Hybrid Data Storage and Access for Big Data Collections (Master Thesis, Finished)
In the last decade, since Michael Stonebraker has argued that the "One Size Fits All" approach of data stores has failed, many special-purpose data stores have been developed. While these stores are typically well-suited for only one type of workload, there is the need for a system that unifies their advantages and is thereby well-suited for diverse workloads.
We propose the idea of a physical and logical hybrid database system for big data applications that combines different specialized data stores running on different storage systems depending on the workload.
In this thesis we introduce Icarus, an adaptive multi-store database system which uses multiple storage engines simultaneously. The execution time of a query is improved by automatically routing it to the data store which has the best characteristics for executing this kind of query. The underlying routing table is autonomously learned by continuously analyzing the query execution times.
A major challenge by building a multi-store database system is the lack of a universal query language supported by all data stores. We introduce PolySQL, the query language of Icarus, which is used as base for deriving the data stores’ specific query statements.
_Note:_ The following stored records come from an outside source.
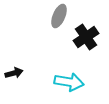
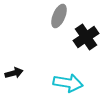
cyan arrow: moved 1 px left, 1 px down
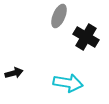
black cross: rotated 25 degrees counterclockwise
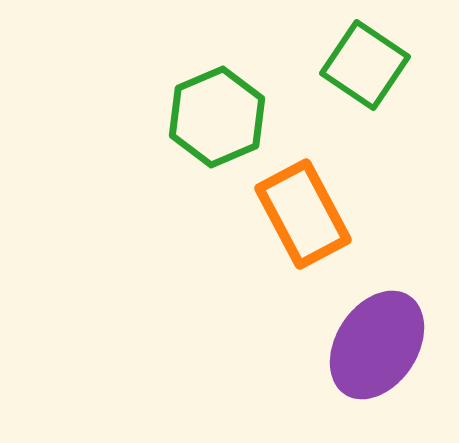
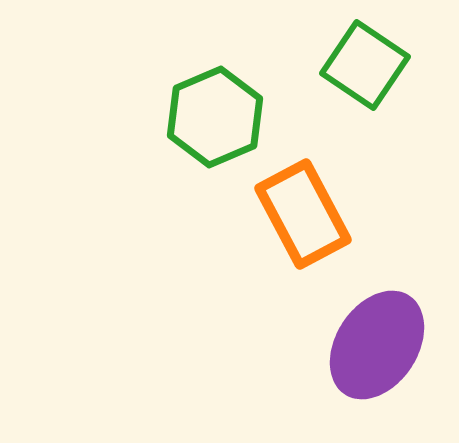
green hexagon: moved 2 px left
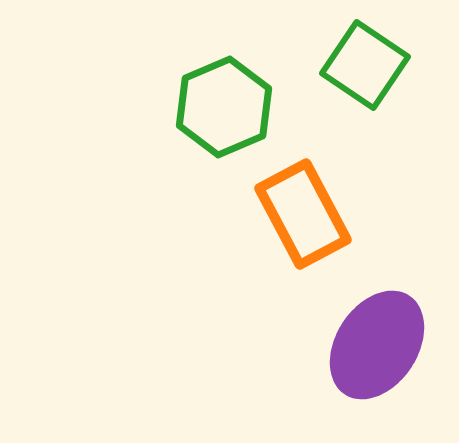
green hexagon: moved 9 px right, 10 px up
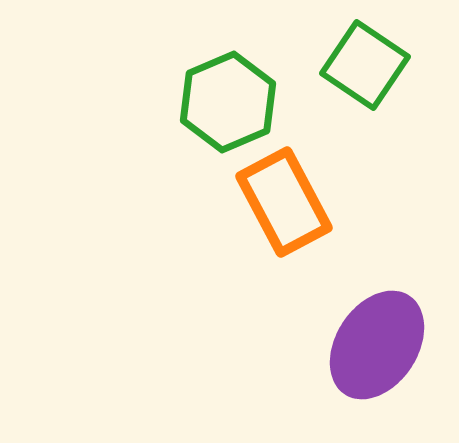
green hexagon: moved 4 px right, 5 px up
orange rectangle: moved 19 px left, 12 px up
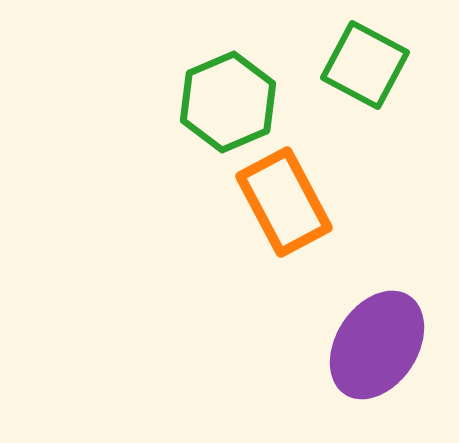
green square: rotated 6 degrees counterclockwise
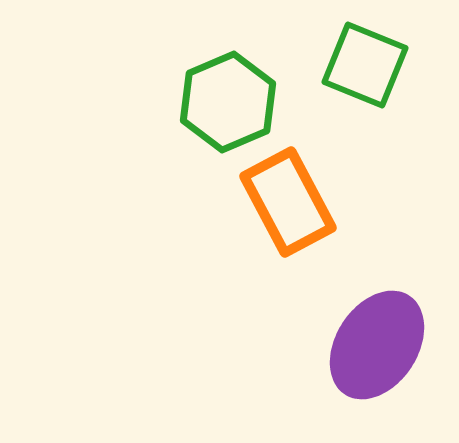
green square: rotated 6 degrees counterclockwise
orange rectangle: moved 4 px right
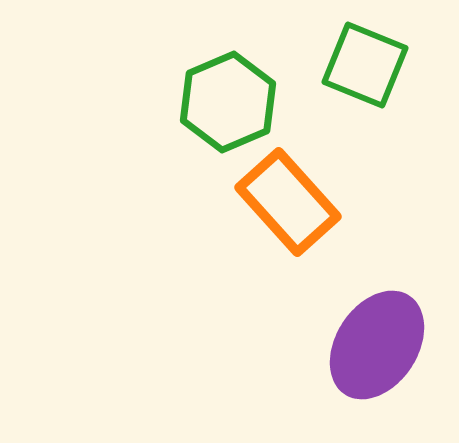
orange rectangle: rotated 14 degrees counterclockwise
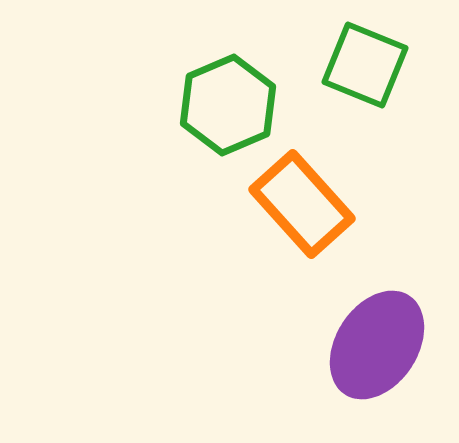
green hexagon: moved 3 px down
orange rectangle: moved 14 px right, 2 px down
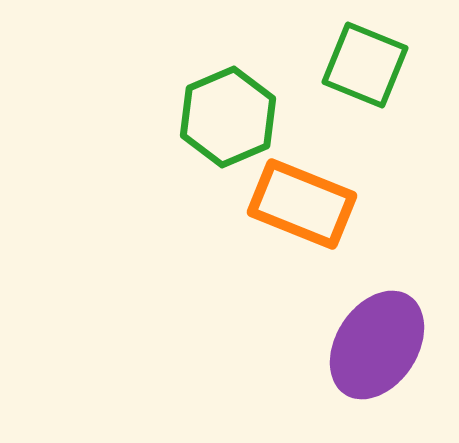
green hexagon: moved 12 px down
orange rectangle: rotated 26 degrees counterclockwise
We propose the Hammer benchmark along with a reference implementation, which is used to evaluate Icarus. The Hammer benchmark models a realistic application for Polystores, combining different types of queries.
The results of the evaluation show that Icarus significantly improves the overall execution time compared to its underlying data stores. With this success, we are a huge step further in realizing our vision of an adaptive and distributed Polystore.